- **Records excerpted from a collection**
━━━━━━━━━━━━━━━━━━━━━━━━━━━━━━

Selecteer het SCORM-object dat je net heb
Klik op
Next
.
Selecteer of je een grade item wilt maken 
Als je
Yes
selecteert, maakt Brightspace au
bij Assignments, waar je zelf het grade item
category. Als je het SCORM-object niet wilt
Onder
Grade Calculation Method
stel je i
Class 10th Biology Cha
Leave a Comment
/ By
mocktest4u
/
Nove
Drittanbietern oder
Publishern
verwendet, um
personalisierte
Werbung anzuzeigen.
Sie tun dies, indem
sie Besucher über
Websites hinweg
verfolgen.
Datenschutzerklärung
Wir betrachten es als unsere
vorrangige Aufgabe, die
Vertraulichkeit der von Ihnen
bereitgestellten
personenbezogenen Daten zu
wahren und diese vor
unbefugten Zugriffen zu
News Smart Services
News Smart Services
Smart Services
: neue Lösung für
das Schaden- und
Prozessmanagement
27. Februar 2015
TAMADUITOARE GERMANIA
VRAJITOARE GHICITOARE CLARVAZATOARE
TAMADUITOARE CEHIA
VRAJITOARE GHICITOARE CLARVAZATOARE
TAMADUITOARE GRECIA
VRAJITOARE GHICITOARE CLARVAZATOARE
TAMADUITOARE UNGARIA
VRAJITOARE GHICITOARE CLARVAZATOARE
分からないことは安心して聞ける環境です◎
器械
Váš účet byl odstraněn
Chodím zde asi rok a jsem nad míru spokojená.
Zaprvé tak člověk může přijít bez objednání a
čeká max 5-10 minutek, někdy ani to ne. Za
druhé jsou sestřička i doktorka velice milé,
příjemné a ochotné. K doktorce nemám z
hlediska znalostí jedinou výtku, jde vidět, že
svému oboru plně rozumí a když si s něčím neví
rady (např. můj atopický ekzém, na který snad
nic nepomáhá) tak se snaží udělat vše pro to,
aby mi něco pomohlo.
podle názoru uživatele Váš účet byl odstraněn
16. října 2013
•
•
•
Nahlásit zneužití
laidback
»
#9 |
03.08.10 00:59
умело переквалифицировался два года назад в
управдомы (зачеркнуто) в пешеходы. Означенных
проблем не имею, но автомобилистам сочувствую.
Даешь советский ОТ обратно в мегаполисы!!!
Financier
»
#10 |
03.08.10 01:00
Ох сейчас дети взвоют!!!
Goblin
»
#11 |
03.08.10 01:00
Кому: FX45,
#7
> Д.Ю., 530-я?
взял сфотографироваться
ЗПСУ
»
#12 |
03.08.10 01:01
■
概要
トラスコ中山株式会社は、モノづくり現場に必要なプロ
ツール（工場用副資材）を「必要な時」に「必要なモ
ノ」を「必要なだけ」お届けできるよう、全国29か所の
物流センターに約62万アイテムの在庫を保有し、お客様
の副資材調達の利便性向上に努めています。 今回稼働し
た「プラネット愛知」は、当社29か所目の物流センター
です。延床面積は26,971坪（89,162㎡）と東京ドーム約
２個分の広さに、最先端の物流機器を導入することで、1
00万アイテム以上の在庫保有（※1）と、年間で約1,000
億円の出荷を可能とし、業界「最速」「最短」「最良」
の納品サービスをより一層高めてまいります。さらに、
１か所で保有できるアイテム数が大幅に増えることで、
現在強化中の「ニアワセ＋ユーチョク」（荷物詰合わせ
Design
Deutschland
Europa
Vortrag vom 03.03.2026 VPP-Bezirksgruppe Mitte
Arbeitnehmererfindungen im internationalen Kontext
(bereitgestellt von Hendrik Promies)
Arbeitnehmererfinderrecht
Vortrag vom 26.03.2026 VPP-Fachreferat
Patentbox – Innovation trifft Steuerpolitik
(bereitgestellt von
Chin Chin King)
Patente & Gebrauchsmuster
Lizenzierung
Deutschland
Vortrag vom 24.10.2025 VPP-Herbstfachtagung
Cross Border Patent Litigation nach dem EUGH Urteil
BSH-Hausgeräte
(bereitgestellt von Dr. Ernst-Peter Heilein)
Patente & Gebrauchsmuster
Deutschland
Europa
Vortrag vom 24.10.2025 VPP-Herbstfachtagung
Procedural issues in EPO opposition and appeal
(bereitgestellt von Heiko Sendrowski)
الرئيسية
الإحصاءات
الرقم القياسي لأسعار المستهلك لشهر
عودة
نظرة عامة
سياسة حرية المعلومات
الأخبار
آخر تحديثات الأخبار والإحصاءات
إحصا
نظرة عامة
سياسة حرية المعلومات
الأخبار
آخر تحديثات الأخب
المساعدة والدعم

━━━━━━━━━━━━━━━━━━━━━━━━━━━━━━

- **Work to be completed**
Could you return the complete set of entries exactly?

- **Expected answer**
Selecteer het SCORM-object dat je net heb
Klik op
Next
.
Selecteer of je een grade item wilt maken 
Als je
Yes
selecteert, maakt Brightspace au
bij Assignments, waar je zelf het grade item
category. Als je het SCORM-object niet wilt
Onder
Grade Calculation Method
stel je i
Class 10th Biology Cha
Leave a Comment
/ By
mocktest4u
/
Nove
Drittanbietern oder
Publishern
verwendet, um
personalisierte
Werbung anzuzeigen.
Sie tun dies, indem
sie Besucher über
Websites hinweg
verfolgen.
Datenschutzerklärung
Wir betrachten es als unsere
vorrangige Aufgabe, die
Vertraulichkeit der von Ihnen
bereitgestellten
personenbezogenen Daten zu
wahren und diese vor
unbefugten Zugriffen zu
News Smart Services
News Smart Services
Smart Services
: neue Lösung für
das Schaden- und
Prozessmanagement
27. Februar 2015
TAMADUITOARE GERMANIA
VRAJITOARE GHICITOARE CLARVAZATOARE
TAMADUITOARE CEHIA
VRAJITOARE GHICITOARE CLARVAZATOARE
TAMADUITOARE GRECIA
VRAJITOARE GHICITOARE CLARVAZATOARE
TAMADUITOARE UNGARIA
VRAJITOARE GHICITOARE CLARVAZATOARE
分からないことは安心して聞ける環境です◎
器械
Váš účet byl odstraněn
Chodím zde asi rok a jsem nad míru spokojená.
Zaprvé tak člověk může přijít bez objednání a
čeká max 5-10 minutek, někdy ani to ne. Za
druhé jsou sestřička i doktorka velice milé,
příjemné a ochotné. K doktorce nemám z
hlediska znalostí jedinou výtku, jde vidět, že
svému oboru plně rozumí a když si s něčím neví
rady (např. můj atopický ekzém, na který snad
nic nepomáhá) tak se snaží udělat vše pro to,
aby mi něco pomohlo.
podle názoru uživatele Váš účet byl odstraněn
16. října 2013
•
•
•
Nahlásit zneužití
laidback
»
#9 |
03.08.10 00:59
умело переквалифицировался два года назад в
управдомы (зачеркнуто) в пешеходы. Означенных
проблем не имею, но автомобилистам сочувствую.
Даешь советский ОТ обратно в мегаполисы!!!
Financier
»
#10 |
03.08.10 01:00
Ох сейчас дети взвоют!!!
Goblin
»
#11 |
03.08.10 01:00
Кому: FX45,
#7
> Д.Ю., 530-я?
взял сфотографироваться
ЗПСУ
»
#12 |
03.08.10 01:01
■
概要
トラスコ中山株式会社は、モノづくり現場に必要なプロ
ツール（工場用副資材）を「必要な時」に「必要なモ
ノ」を「必要なだけ」お届けできるよう、全国29か所の
物流センターに約62万アイテムの在庫を保有し、お客様
の副資材調達の利便性向上に努めています。 今回稼働し
た「プラネット愛知」は、当社29か所目の物流センター
です。延床面積は26,971坪（89,162㎡）と東京ドーム約
２個分の広さに、最先端の物流機器を導入することで、1
00万アイテム以上の在庫保有（※1）と、年間で約1,000
億円の出荷を可能とし、業界「最速」「最短」「最良」
の納品サービスをより一層高めてまいります。さらに、
１か所で保有できるアイテム数が大幅に増えることで、
現在強化中の「ニアワセ＋ユーチョク」（荷物詰合わせ
Design
Deutschland
Europa
Vortrag vom 03.03.2026 VPP-Bezirksgruppe Mitte
Arbeitnehmererfindungen im internationalen Kontext
(bereitgestellt von Hendrik Promies)
Arbeitnehmererfinderrecht
Vortrag vom 26.03.2026 VPP-Fachreferat
Patentbox – Innovation trifft Steuerpolitik
(bereitgestellt von
Chin Chin King)
Patente & Gebrauchsmuster
Lizenzierung
Deutschland
Vortrag vom 24.10.2025 VPP-Herbstfachtagung
Cross Border Patent Litigation nach dem EUGH Urteil
BSH-Hausgeräte
(bereitgestellt von Dr. Ernst-Peter Heilein)
Patente & Gebrauchsmuster
Deutschland
Europa
Vortrag vom 24.10.2025 VPP-Herbstfachtagung
Procedural issues in EPO opposition and appeal
(bereitgestellt von Heiko Sendrowski)
الرئيسية
الإحصاءات
الرقم القياسي لأسعار المستهلك لشهر
عودة
نظرة عامة
سياسة حرية المعلومات
الأخبار
آخر تحديثات الأخبار والإحصاءات
إحصا
نظرة عامة
سياسة حرية المعلومات
الأخبار
آخر تحديثات الأخب
المساعدة والدعم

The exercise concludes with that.